I like this. If he doesn't get the hint (because he's a guy and they are so simple), then you might just have to be honest. I ran into this very same situation awhile back when I was in CA visiting. I had a falling out with my BFF last year and a mutual friend was obviously unaware. So I just told her that things were strained with BFF and I, and I wasn't ready to confront that. That I would much rather have a fun meeting with her alone. She was really cool with it. Course she asked about it at dinner, only natural thing to do, and I told her that I didn't share the info with mutual friends because I didn't want to force anyone to have to choose "sides". She respected that.
Umm technically he's a guy but he's gay
. Nobody among our common friends really know about my issues with ex bff and I would like to keep it at that. Last thing is people asking me questions why I don't wanna hang out with her anymore and making this a much bigger deal than it is. My issues with ex bff are just between her and myself and don't want anybody else to get involved.
I have nothing valuable to add on my own, but I just wanted to say I agree with everything above and I think that the Hawaii nesties are a wise bunch of gals.

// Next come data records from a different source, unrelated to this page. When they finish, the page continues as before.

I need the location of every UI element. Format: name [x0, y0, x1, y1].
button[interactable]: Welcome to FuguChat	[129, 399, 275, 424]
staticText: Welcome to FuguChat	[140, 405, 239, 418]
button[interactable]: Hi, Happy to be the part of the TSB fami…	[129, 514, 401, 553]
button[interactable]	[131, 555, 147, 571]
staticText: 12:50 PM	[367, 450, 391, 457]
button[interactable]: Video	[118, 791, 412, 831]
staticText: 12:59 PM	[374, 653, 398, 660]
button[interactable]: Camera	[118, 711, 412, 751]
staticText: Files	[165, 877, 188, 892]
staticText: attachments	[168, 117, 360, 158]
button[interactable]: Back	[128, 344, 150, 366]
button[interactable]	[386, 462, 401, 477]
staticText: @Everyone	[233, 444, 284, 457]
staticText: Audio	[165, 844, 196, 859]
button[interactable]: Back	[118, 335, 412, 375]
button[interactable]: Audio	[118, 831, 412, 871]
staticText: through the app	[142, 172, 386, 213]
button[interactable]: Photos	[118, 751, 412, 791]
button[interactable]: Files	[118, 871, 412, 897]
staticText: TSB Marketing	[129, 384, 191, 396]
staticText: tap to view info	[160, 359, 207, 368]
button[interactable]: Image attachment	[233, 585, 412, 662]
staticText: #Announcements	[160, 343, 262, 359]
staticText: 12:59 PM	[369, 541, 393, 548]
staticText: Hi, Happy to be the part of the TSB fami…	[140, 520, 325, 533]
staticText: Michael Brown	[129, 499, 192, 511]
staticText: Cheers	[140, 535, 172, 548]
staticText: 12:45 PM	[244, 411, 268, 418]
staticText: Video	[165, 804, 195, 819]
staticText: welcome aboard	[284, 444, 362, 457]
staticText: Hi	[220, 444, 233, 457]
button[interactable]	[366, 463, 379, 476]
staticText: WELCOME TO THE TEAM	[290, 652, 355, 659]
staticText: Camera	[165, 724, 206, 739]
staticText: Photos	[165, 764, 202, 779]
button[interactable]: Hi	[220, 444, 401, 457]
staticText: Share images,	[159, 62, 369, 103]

Did I just use the word "gals"??
erica-
i agree with some of the pps but your friend will most certainly ask what's up, and i also suggest that you perhaps call and suggest coffee or dinner just the two of you don['t do by e-mail
a
I tend to agree with this. He almost certainly will ask what's going on - you don't have to go into detail, but you may need to say something like what Lori said.
Ditto!
I was just thinking through my advice -- glad it's going to work out!